Comment le malware VoidStealer contourne l’Application-Bound Encryption de Chrome
Aurélien Fontevive
Vous croyez que le chiffrement intégré de Chrome protège vos cookies ? Et si un malware nommé VoidStealer pouvait voler la clé maître en un clin d’œil, sans privilèges élevés ?
En 2026, les chercheurs de Gen Digital ont mis en lumière une technique de contournement qui cible directement la Application-Bound Encryption (ABE) introduite par Google en juin 2024. Cette découverte pose un défi majeur aux équipes de cybersécurité, d’autant plus que le malware VoidStealer se propage déjà via des offres « malware-as-a-service » sur le dark web. Dans cet article, nous décortiquons le fonctionnement du logiciel, évaluons ses impacts, et vous proposons des mesures concrètes pour sécuriser vos environnements Windows et les navigateurs Chrome/Edge.

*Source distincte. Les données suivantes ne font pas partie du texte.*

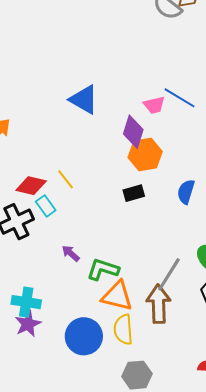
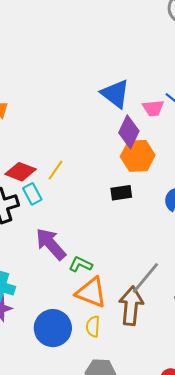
blue triangle: (84, 100) -> (115, 94), moved
yellow line: (66, 179) -> (56, 170), turned 65
purple arrow: (71, 253) -> (51, 244), size x1.8
green L-shape: (103, 269) -> (81, 264), size x0.7
yellow semicircle: (123, 329) -> (93, 326), size x0.7

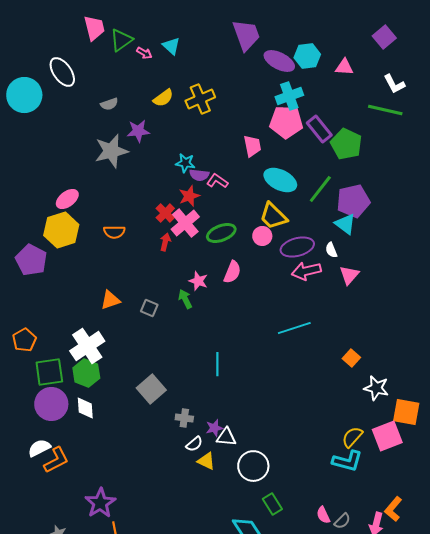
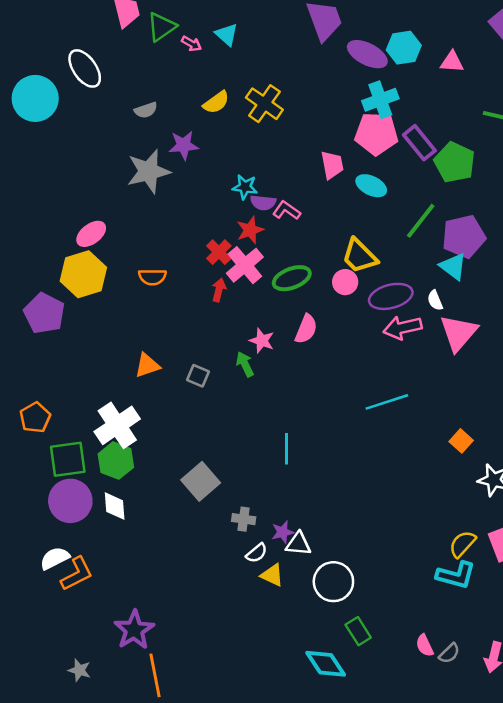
yellow cross: (200, 99) -> (264, 104), turned -32
cyan ellipse: (280, 180) -> (371, 186), moved, size x0.7
pink triangle: (349, 275) -> (458, 333), size x1.5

Analyse du fonctionnement du malware VoidStealer
Technique de contournement via breakpoint matériel
Le cœur du mécanisme exploité par VoidStealer repose sur l’utilisation de breakpoints matériels - des points d’arrêt implantés directement dans le processeur. Contrairement aux points d’arrêt logiciels, ils ne laissent aucune trace dans le code du processus cible et sont donc extrêmement difficiles à détecter. Le processus se déroule ainsi :
- Lancement d’un processus Chrome suspendé : le malware crée une instance cachée de Chrome, immédiatement mise en pause.
- Attachement du débogueur : il se connecte en tant que débogueur au processus suspendé, ce qui lui donne la possibilité de lire la mémoire.
- Recherche de la chaîne cible : le code scanne le module
chrome.dll(oumsedge.dll) à la recherche d’une chaîne spécifique liée à la décryption de la master key. - Placement du breakpoint : une fois l’instruction LEA identifiée, le breakpoint est positionné sur l’adresse de cette instruction.
- Capture de la clé : lorsque le breakpoint se déclenche pendant le déroulement normal du démarrage du navigateur, le registre contenant le pointeur vers la v20_master_key est lu via
ReadProcessMemoryet la clé est extraite en clair.
« VoidStealer est le premier infostealer observé dans la nature à exploiter une technique de débogage basée sur les breakpoints matériels pour extraire la master key de Chrome », déclare Vojtěch Krejsa, threat researcher chez Gen Digital.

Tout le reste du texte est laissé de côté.